++++ INPUT DATA ++++

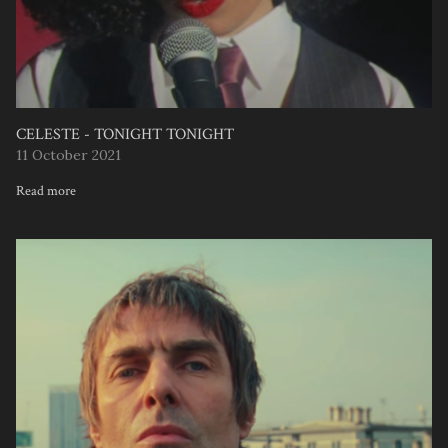
CELESTE - TONIGHT TONIGHT
11 October 2021
Read more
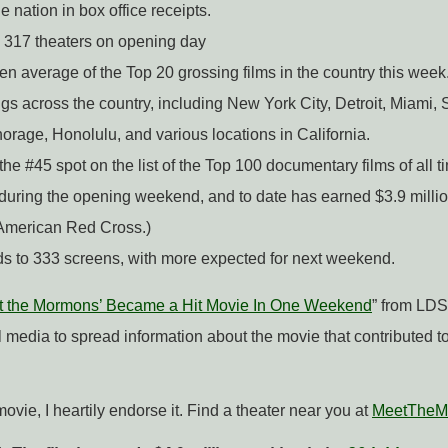
e nation in box office receipts.
he 317 theaters on opening day
een average of the Top 20 grossing films in the country this week
gs across the country, including New York City, Detroit, Miami, 
orage, Honolulu, and various locations in California.
the #45 spot on the list of the Top 100 documentary films of all t
n during the opening weekend, and to date has earned $3.9 milli
 American Red Cross.)
ds to 333 screens, with more expected for next weekend.
 the Mormons’ Became a Hit Movie In One Weekend
” from LDS
media to spread information about the movie that contributed to
movie, I heartily endorse it. Find a theater near you at
MeetTheM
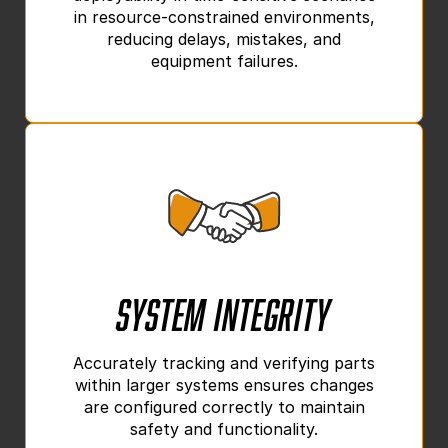
in resource-constrained environments,
reducing delays, mistakes, and
equipment failures.
System Integrity
Accurately tracking and verifying parts
within larger systems ensures changes
are configured correctly to maintain
safety and functionality.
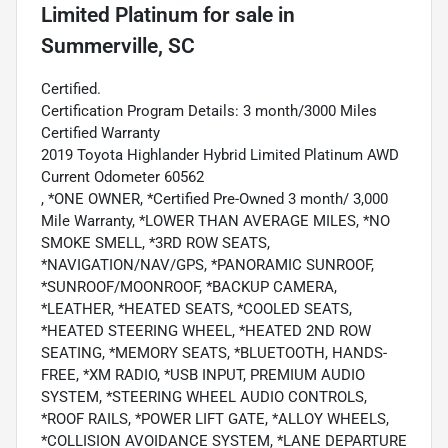
Limited Platinum
for sale
in
Summerville, SC
Certified.
Certification Program Details: 3 month/3000 Miles
Certified Warranty
2019 Toyota Highlander Hybrid Limited Platinum AWD
Current Odometer 60562
, *ONE OWNER, *Certified Pre-Owned 3 month/ 3,000
Mile Warranty, *LOWER THAN AVERAGE MILES, *NO
SMOKE SMELL, *3RD ROW SEATS,
*NAVIGATION/NAV/GPS, *PANORAMIC SUNROOF,
*SUNROOF/MOONROOF, *BACKUP CAMERA,
*LEATHER, *HEATED SEATS, *COOLED SEATS,
*HEATED STEERING WHEEL, *HEATED 2ND ROW
SEATING, *MEMORY SEATS, *BLUETOOTH, HANDS-
FREE, *XM RADIO, *USB INPUT, PREMIUM AUDIO
SYSTEM, *STEERING WHEEL AUDIO CONTROLS,
*ROOF RAILS, *POWER LIFT GATE, *ALLOY WHEELS,
*COLLISION AVOIDANCE SYSTEM, *LANE DEPARTURE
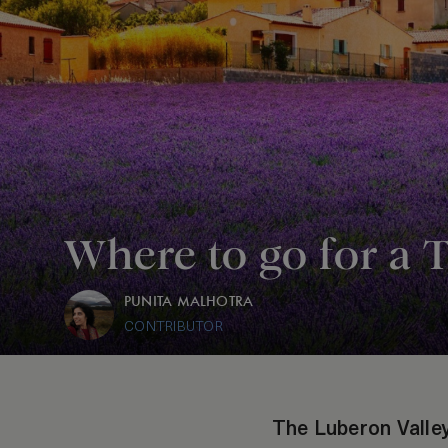
Where to go for a 
PUNITA MALHOTRA
CONTRIBUTOR
The Luberon Valley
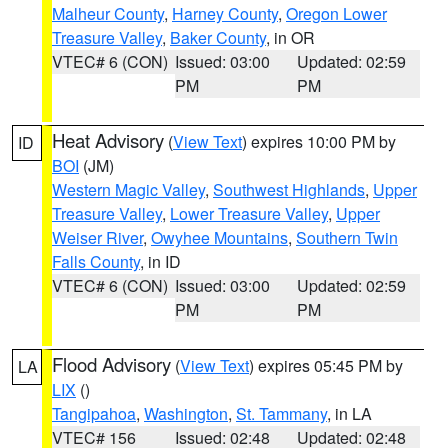
Malheur County
,
Harney County
,
Oregon Lower
Treasure Valley
,
Baker County
, in OR
VTEC# 6 (CON)
Issued: 03:00
Updated: 02:59
PM
PM
Heat Advisory
(
View Text
) expires 10:00 PM by
ID
BOI
(JM)
Western Magic Valley
,
Southwest Highlands
,
Upper
Treasure Valley
,
Lower Treasure Valley
,
Upper
Weiser River
,
Owyhee Mountains
,
Southern Twin
Falls County
, in ID
VTEC# 6 (CON)
Issued: 03:00
Updated: 02:59
PM
PM
Flood Advisory
(
View Text
) expires 05:45 PM by
LA
LIX
()
Tangipahoa
,
Washington
,
St. Tammany
, in LA
VTEC# 156
Issued: 02:48
Updated: 02:48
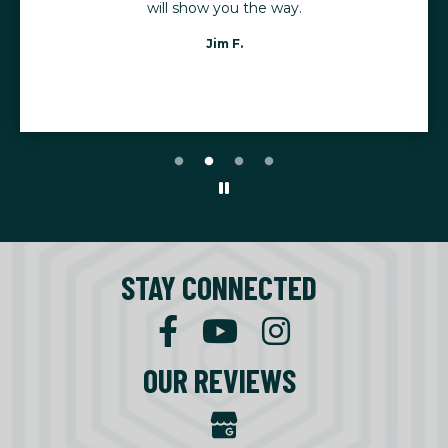
will show you the way.
Jim F.
STAY CONNECTED
OUR REVIEWS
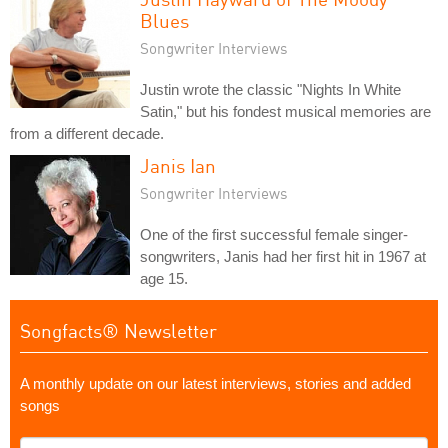
Blues
Songwriter Interviews
Justin wrote the classic "Nights In White
Satin," but his fondest musical memories are
from a different decade.
Janis Ian
Songwriter Interviews
One of the first successful female singer-
songwriters, Janis had her first hit in 1967 at
age 15.
Songfacts® Newsletter
A monthly update on our latest interviews, stories and added
songs
What's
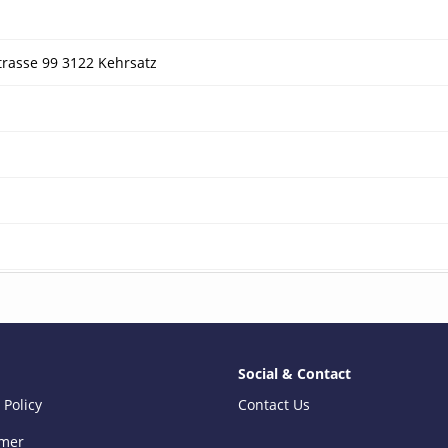
trasse 99 3122 Kehrsatz
Social & Contact
 Policy
Contact Us
imer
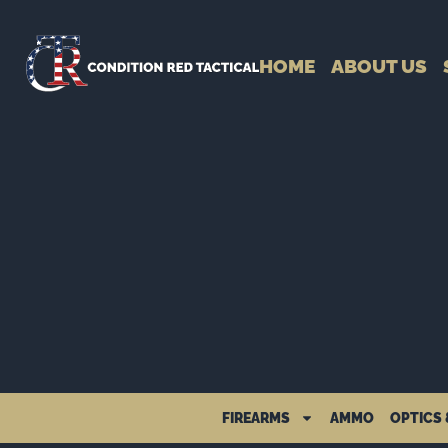
HOME
ABOUT US
FIREARMS
AMMO
OPTICS 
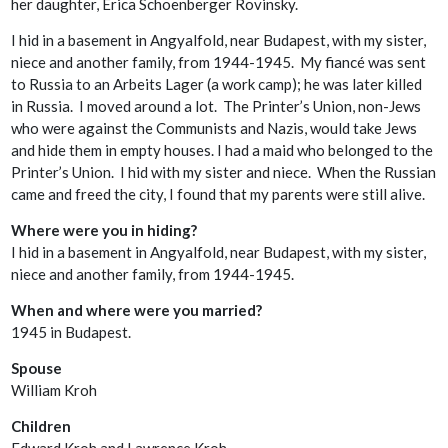
her daughter, Erica Schoenberger Rovinsky.
I hid in a basement in Angyalfold, near Budapest, with my sister,
niece and another family, from 1944-1945. My fiancé was sent
to Russia to an Arbeits Lager (a work camp); he was later killed
in Russia. I moved around a lot. The Printer’s Union, non-Jews
who were against the Communists and Nazis, would take Jews
and hide them in empty houses. I had a maid who belonged to the
Printer’s Union. I hid with my sister and niece. When the Russian
came and freed the city, I found that my parents were still alive.
Where were you in hiding?
I hid in a basement in Angyalfold, near Budapest, with my sister,
niece and another family, from 1944-1945.
When and where were you married?
1945 in Budapest.
Spouse
William Kroh
Children
Edward Kroh and Lawrence Kroh.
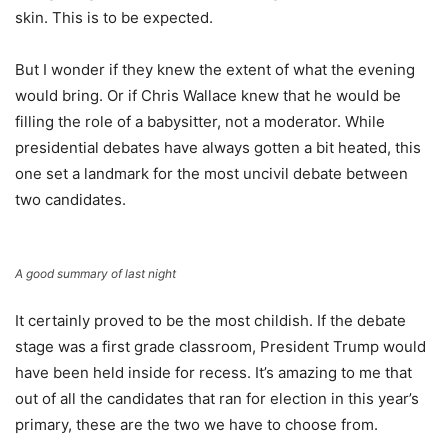
skin. This is to be expected.
But I wonder if they knew the extent of what the evening
would bring. Or if Chris Wallace knew that he would be
filling the role of a babysitter, not a moderator. While
presidential debates have always gotten a bit heated, this
one set a landmark for the most uncivil debate between
two candidates.
A good summary of last night
It certainly proved to be the most childish. If the debate
stage was a first grade classroom, President Trump would
have been held inside for recess. It’s amazing to me that
out of all the candidates that ran for election in this year’s
primary, these are the two we have to choose from.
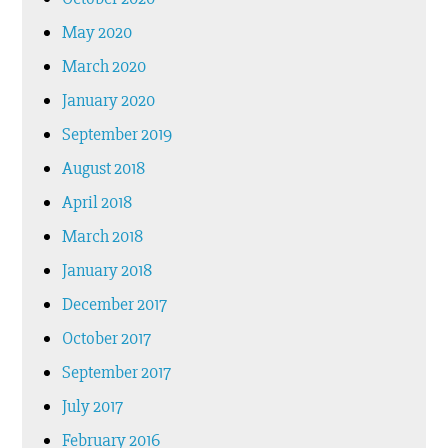
May 2020
March 2020
January 2020
September 2019
August 2018
April 2018
March 2018
January 2018
December 2017
October 2017
September 2017
July 2017
February 2016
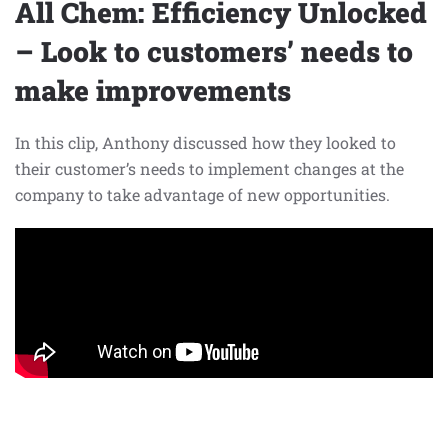
All Chem: Efficiency Unlocked
– Look to customers’ needs to
make improvements
In this clip, Anthony discussed how they looked to
their customer’s needs to implement changes at the
company to take advantage of new opportunities.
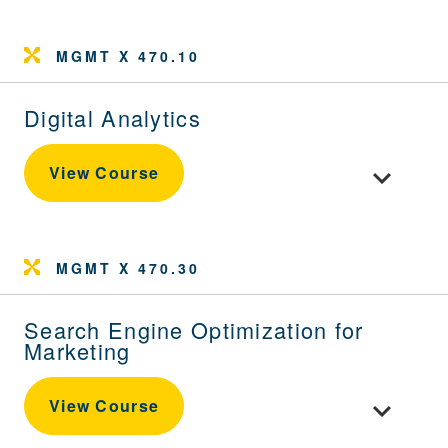
MGMT X 470.10
Digital Analytics
Toggle cour
View Course
MGMT X 470.30
Search Engine Optimization for
Marketing
Toggle cour
View Course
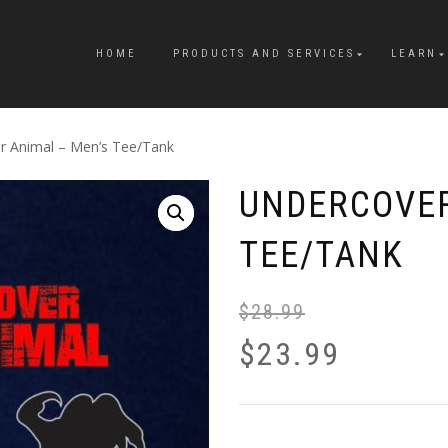
HOME
PRODUCTS AND SERVICES
LEARN
r Animal – Men’s Tee/Tank
UNDERCOVER
TEE/TANK
$
28.99
$
23.99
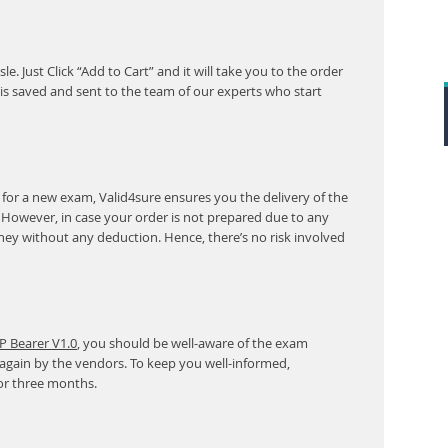
. Just Click “Add to Cart” and it will take you to the order
s saved and sent to the team of our experts who start
for a new exam, Valid4sure ensures you the delivery of the
. However, in case your order is not prepared due to any
ney without any deduction. Hence, there’s no risk involved
P Bearer V1.0
, you should be well-aware of the exam
 again by the vendors. To keep you well-informed,
or three months.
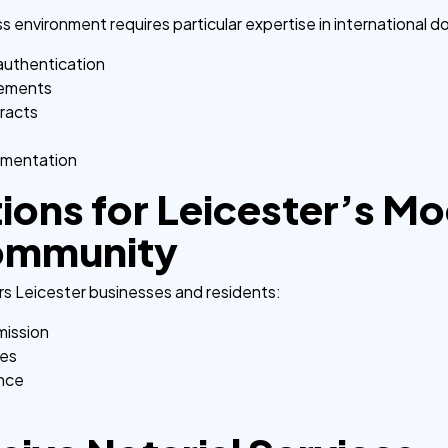
ess environment requires particular expertise in international
authentication
irements
tracts
umentation
tions for Leicester’s M
ommunity
rs Leicester businesses and residents:
mission
ces
ance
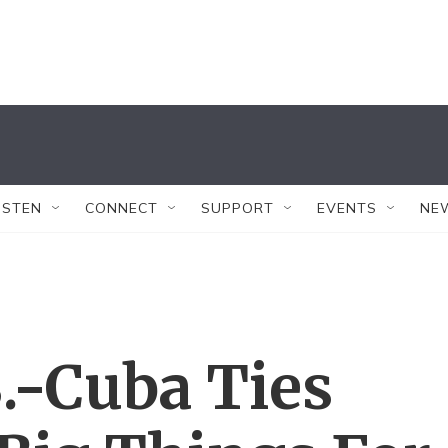
ISTEN
CONNECT
SUPPORT
EVENTS
NE
.-Cuba Ties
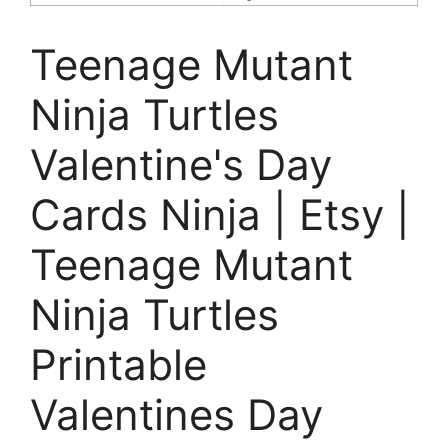
Teenage Mutant
Ninja Turtles
Valentine's Day
Cards Ninja | Etsy |
Teenage Mutant
Ninja Turtles
Printable
Valentines Day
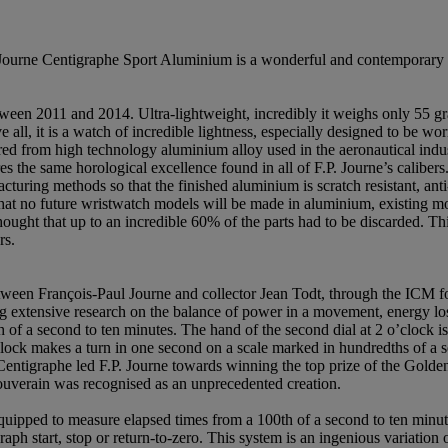
. Journe Centigraphe Sport Aluminium is a wonderful and contemporary sp
n 2011 and 2014. Ultra-lightweight, incredibly it weighs only 55 gra
ll, it is a watch of incredible lightness, especially designed to be wor
red from high technology aluminium alloy used in the aeronautical ind
the same horological excellence found in all of F.P. Journe’s calibers.
cturing methods so that the finished aluminium is scratch resistant, anti
 that no future wristwatch models will be made in aluminium, existing m
ught that up to an incredible 60% of the parts had to be discarded. This 
rs.
ween François-Paul Journe and collector Jean Todt, through the ICM f
ng extensive research on the balance of power in a movement, energy los
f a second to ten minutes. The hand of the second dial at 2 o’clock is 
o’clock makes a turn in one second on a scale marked in hundredths of a 
 Centigraphe led F.P. Journe towards winning the top prize of the Gol
ouverain was recognised as an unprecedented creation.
ipped to measure elapsed times from a 100th of a second to ten minutes
ph start, stop or return-to-zero. This system is an ingenious variation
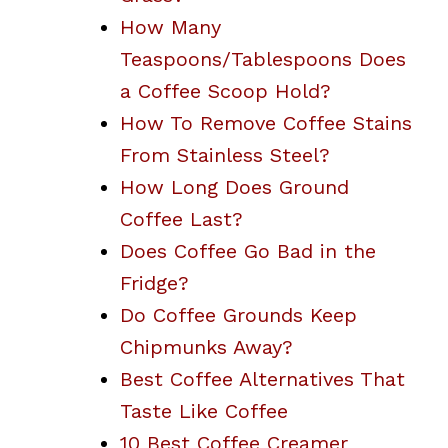
How Many
Teaspoons/Tablespoons Does
a Coffee Scoop Hold?
How To Remove Coffee Stains
From Stainless Steel?
How Long Does Ground
Coffee Last?
Does Coffee Go Bad in the
Fridge?
Do Coffee Grounds Keep
Chipmunks Away?
Best Coffee Alternatives That
Taste Like Coffee
10 Best Coffee Creamer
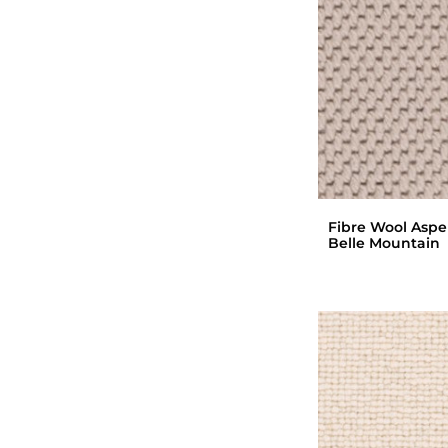
Fibre Wool Asp
Belle Mountain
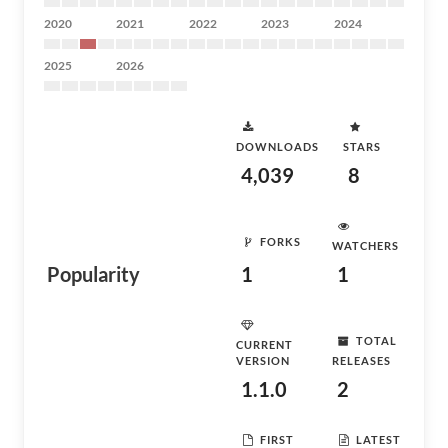
2020
2021
2022
2023
2024
2025
2026
DOWNLOADS
STARS
4,039
8
FORKS
WATCHERS
Popularity
1
1
TOTAL
CURRENT
VERSION
RELEASES
1.1.0
2
FIRST
LATEST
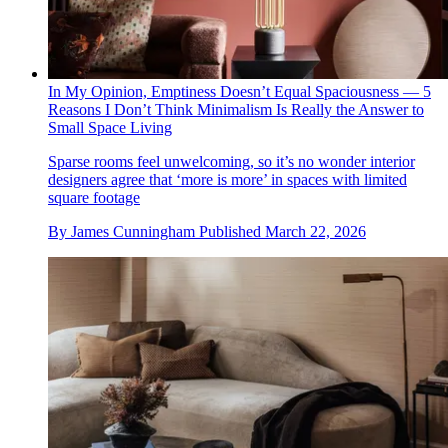
In My Opinion, Emptiness Doesn’t Equal Spaciousness — 5
Reasons I Don’t Think Minimalism Is Really the Answer to
Small Space Living
Sparse rooms feel unwelcoming, so it’s no wonder interior
designers agree that ‘more is more’ in spaces with limited
square footage
By
James Cunningham
Published
March 22, 2026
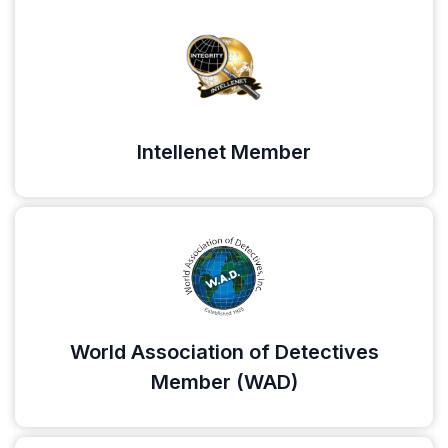
Intellenet Member
World Association of Detectives
Member (WAD)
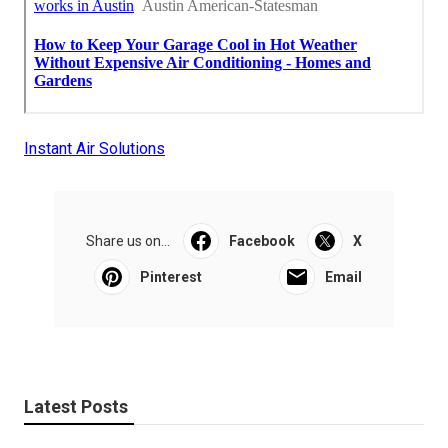
Instant Air Solutions
Share us on...
Facebook
X
Pinterest
Email
Latest Posts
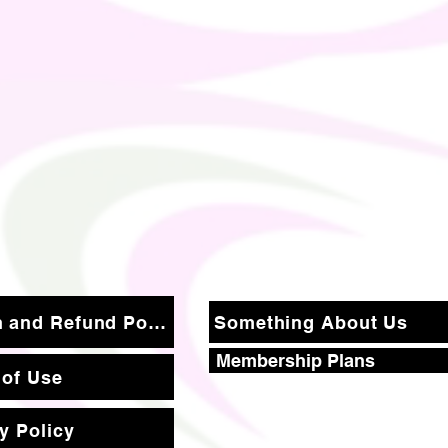
Return and Refund Policy
Something About Us
Membership Plans
 of Use
y Policy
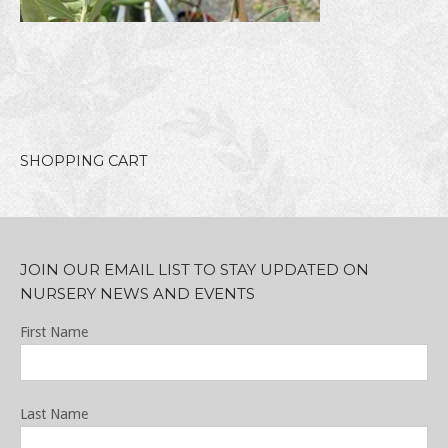
SHOPPING CART
JOIN OUR EMAIL LIST TO STAY UPDATED ON
NURSERY NEWS AND EVENTS
First Name
Last Name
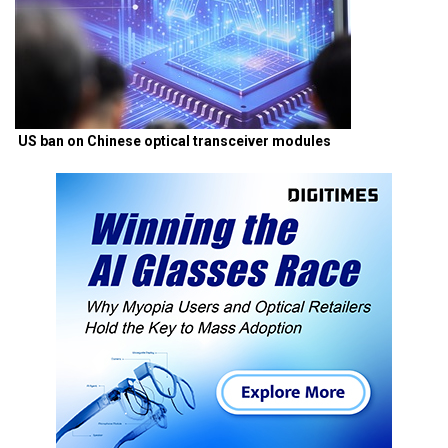
US ban on Chinese optical transceiver modules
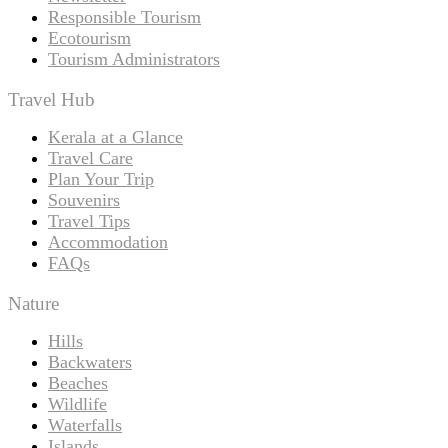
Responsible Tourism
Ecotourism
Tourism Administrators
Travel Hub
Kerala at a Glance
Travel Care
Plan Your Trip
Souvenirs
Travel Tips
Accommodation
FAQs
Nature
Hills
Backwaters
Beaches
Wildlife
Waterfalls
Islands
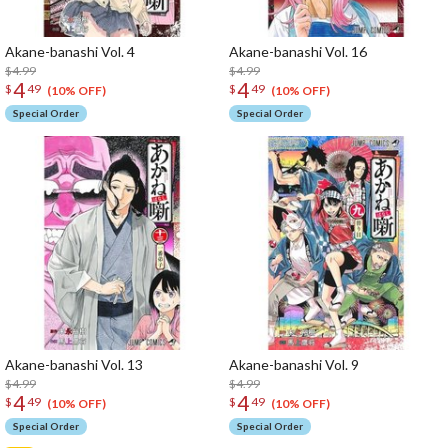
Akane-banashi Vol. 4
Akane-banashi Vol. 16
$4.99
$4.99
4
4
$
49
$
49
(10% OFF)
(10% OFF)
Special Order
Special Order
Akane-banashi Vol. 13
Akane-banashi Vol. 9
$4.99
$4.99
4
4
$
49
$
49
(10% OFF)
(10% OFF)
Special Order
Special Order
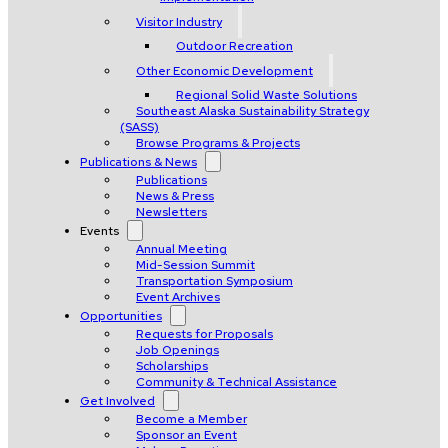
Visitor Industry
Outdoor Recreation
Other Economic Development
Regional Solid Waste Solutions
Southeast Alaska Sustainability Strategy
(SASS)
Browse Programs & Projects
Publications & News
Publications
News & Press
Newsletters
Events
Annual Meeting
Mid-Session Summit
Transportation Symposium
Event Archives
Opportunities
Requests for Proposals
Job Openings
Scholarships
Community & Technical Assistance
Get Involved
Become a Member
Sponsor an Event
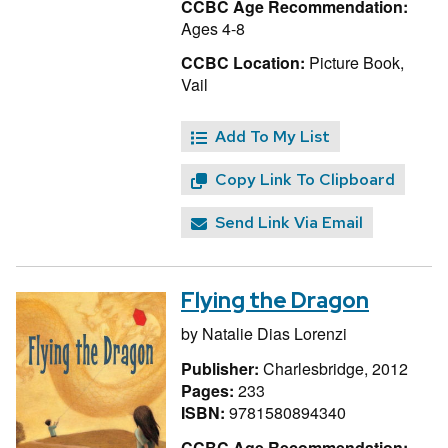
CCBC Age Recommendation:
Ages 4-8
CCBC Location:
Picture Book,
Vail
Add To My List
Copy Link To Clipboard
Send Link Via Email
Flying the Dragon
by
Natalie Dias Lorenzi
Publisher:
Charlesbridge, 2012
Pages:
233
ISBN:
9781580894340
CCBC Age Recommendation:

++++

■ WHAT IS EXPECTED: Using the data above, which lines fall from the one with "Edward Kroh and Lawrence Kroh." through the one with "A good summary of last night"? Repeat them exactly, ends included, minus any pictures.

■ SOLUTION TO THIS EXERCISE:
Edward Kroh and Lawrence Kroh.
skin. This is to be expected.
But I wonder if they knew the extent of what the evening
would bring. Or if Chris Wallace knew that he would be
filling the role of a babysitter, not a moderator. While
presidential debates have always gotten a bit heated, this
one set a landmark for the most uncivil debate between
two candidates.
A good summary of last night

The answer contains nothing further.